Non c’è bisogno di ricordare come abbiamo vissuto quest’ultima parte di un’estate troppo diversa per essere ricordata come tutte le altre mille che abbiamo vissuto. Diversa perché l’atmosfera dell’ansia diffusa che necessitava di sfociare in una rincorsa forsennata ad un divertimento che esprimeva un fondo di malinconia era palpabile, evidente. Tutti al mare, sempre e tutti in Italia per cause di forza maggiore: i vip in Costa Smeralda e gli altri a Riccione ma niente sembrava come al solito, come prima perché l’idea di tornare a casa ha moltiplicato le naturali preoccupazioni.
Intanto nessuno conosce esattamente che cosa succederà nelle scuole, e dunque milioni di studenti attendono “le direttive” ma non è certo che qualcosa di accettabile possa portarci a una qualche idea di inizio dell’anno scolastico. I partiti arroccati nei loro fortini cercano occasioni per manifestare sempre maggiori differenze su qualsiasi argomento, non avendo in mente uno straccio di soluzione. La pandemia ha colpito democraticamente ricchi e poveri incrementando il reciproco disprezzo sociale e multimediale, in un gioco dove sembra necessario giungere alla reciproca distruzione, mentre il Paese stenta a ripartire.

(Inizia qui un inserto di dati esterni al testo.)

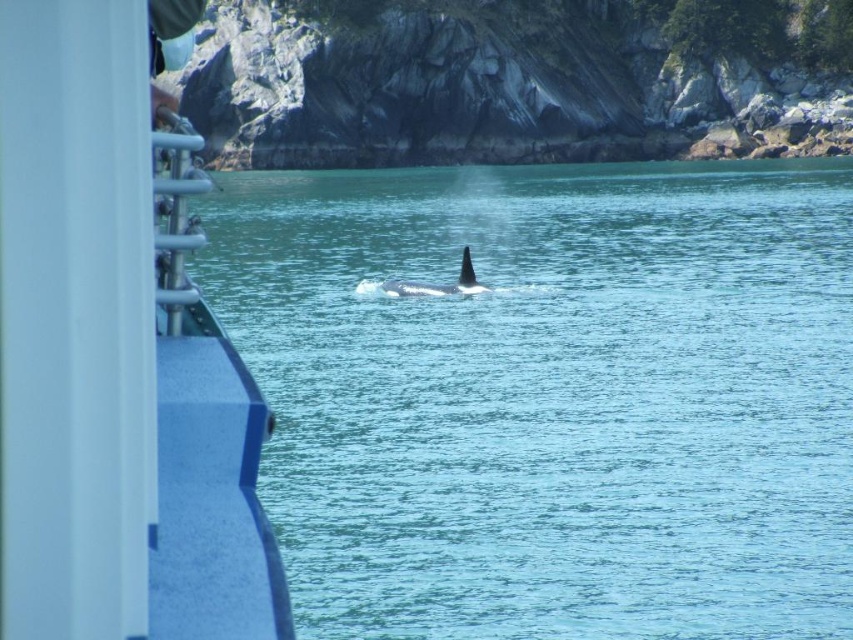 Question: Is clear blue water at center further to the viewer compared to blue rubber boat at left?

Choices:
 (A) yes
 (B) no

Answer: (A)

Question: Is clear blue water at center closer to the viewer compared to blue rubber boat at left?

Choices:
 (A) no
 (B) yes

Answer: (A)

Question: Which object appears closest to the camera in this image?

Choices:
 (A) black smooth whale at center
 (B) blue rubber boat at left
 (C) clear blue water at center

Answer: (B)

Question: Does blue rubber boat at left appear on the right side of black smooth whale at center?

Choices:
 (A) no
 (B) yes

Answer: (A)

Question: Which point appears closest to the camera in this image?

Choices:
 (A) (753, 269)
 (B) (212, 314)

Answer: (B)

Question: Which object is closer to the camera taking this photo?

Choices:
 (A) clear blue water at center
 (B) black smooth whale at center
 (C) blue rubber boat at left

Answer: (C)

E come potrebbe davanti ad una nube di incertezza e sempre in attesa del nubifragio di fine agosto, ora che sarà possibile licenziare e che il Tesoro Europeo arriverà nelle nostre casse con modalità che neppure Mago Merlino potrebbe prevedere. Anche le canzoni, sempre più noiose e prevedibili, i mini-tormentoni estivi sembrano aver superato il limite della sopportazione armonica, neppure la musica riesce a farsi ascoltare, figuratevi il resto.

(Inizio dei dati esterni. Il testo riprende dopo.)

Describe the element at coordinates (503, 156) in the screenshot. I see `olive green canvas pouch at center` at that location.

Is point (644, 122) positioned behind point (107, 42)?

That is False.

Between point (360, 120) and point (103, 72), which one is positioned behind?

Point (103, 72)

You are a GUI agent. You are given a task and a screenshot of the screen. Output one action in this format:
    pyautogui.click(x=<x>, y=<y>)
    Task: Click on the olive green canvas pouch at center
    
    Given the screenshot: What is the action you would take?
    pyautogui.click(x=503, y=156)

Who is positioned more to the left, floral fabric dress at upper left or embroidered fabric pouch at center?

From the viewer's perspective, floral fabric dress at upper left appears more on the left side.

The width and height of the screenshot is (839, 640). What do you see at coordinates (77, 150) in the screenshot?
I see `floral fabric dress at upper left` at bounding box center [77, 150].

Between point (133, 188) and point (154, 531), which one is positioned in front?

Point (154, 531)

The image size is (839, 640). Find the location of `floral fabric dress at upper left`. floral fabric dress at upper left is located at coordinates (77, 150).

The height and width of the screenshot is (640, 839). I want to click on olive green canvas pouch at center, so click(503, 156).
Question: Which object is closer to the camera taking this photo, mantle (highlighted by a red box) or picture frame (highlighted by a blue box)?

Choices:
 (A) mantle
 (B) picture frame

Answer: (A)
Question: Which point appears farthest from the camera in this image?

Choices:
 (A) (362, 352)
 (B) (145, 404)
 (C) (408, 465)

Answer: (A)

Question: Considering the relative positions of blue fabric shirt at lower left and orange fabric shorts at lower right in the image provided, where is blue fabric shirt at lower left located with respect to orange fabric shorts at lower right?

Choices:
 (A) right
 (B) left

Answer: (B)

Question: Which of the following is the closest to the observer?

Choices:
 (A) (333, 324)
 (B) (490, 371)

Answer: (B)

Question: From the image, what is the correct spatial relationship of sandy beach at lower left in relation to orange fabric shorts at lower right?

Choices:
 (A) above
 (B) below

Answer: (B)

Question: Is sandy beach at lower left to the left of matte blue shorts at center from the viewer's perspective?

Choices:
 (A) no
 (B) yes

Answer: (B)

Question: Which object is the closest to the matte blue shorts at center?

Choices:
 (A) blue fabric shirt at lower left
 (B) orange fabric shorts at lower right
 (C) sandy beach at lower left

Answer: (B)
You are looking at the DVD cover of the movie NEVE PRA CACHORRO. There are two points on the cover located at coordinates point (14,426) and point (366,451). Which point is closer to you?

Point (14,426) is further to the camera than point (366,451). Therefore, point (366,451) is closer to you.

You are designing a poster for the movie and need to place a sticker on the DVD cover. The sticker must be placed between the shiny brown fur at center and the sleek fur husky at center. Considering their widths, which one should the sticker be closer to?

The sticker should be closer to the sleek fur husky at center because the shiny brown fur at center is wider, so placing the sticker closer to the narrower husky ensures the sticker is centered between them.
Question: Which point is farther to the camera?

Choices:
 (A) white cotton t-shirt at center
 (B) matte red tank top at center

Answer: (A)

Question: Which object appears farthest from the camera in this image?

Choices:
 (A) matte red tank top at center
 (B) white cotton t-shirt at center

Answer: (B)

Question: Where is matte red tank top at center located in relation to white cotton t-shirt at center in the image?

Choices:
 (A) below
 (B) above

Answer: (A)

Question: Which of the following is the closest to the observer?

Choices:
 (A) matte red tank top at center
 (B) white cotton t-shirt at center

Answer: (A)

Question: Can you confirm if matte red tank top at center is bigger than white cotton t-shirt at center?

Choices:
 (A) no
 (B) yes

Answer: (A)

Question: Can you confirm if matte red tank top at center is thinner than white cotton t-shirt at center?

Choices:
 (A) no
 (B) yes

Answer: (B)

Le nuove star cliniche rassicurano, i contagi possono essere controllati e “bisogna convivere col mostro” ma intanto ci attende un settembre nero anche nelle più rosee previsioni, e non ci distrarrà di sicuro il voto vendicativo nei confronti della tanto agognata decurtazione dei parlamentari. Perchè 400, non ne bastano 100? Oppure 50? chi può dirlo, anche perché la macchina infernale non è influenzata dai costi degli stipendi onorevoli ma dall’esercito di dirigenti, vice-capi dell’immenso e vuoto palazzo della politica.
È il costo della politica che decide su se stessa, e stabilisce solo per se le regole della sua sopravvivenza. L’estate finisce avvolta in una sequenza infinita di dubbi, tra elezioni regionali sempre in bilico, e candidati sempre più prevedibili perfettamente in linea con l’incapacità partitica di “rappresentare” un ceto qualsiasi, come se il lavoro sporco fosse sempre delegato ai peggiori e forse questo comincia a preoccuparci.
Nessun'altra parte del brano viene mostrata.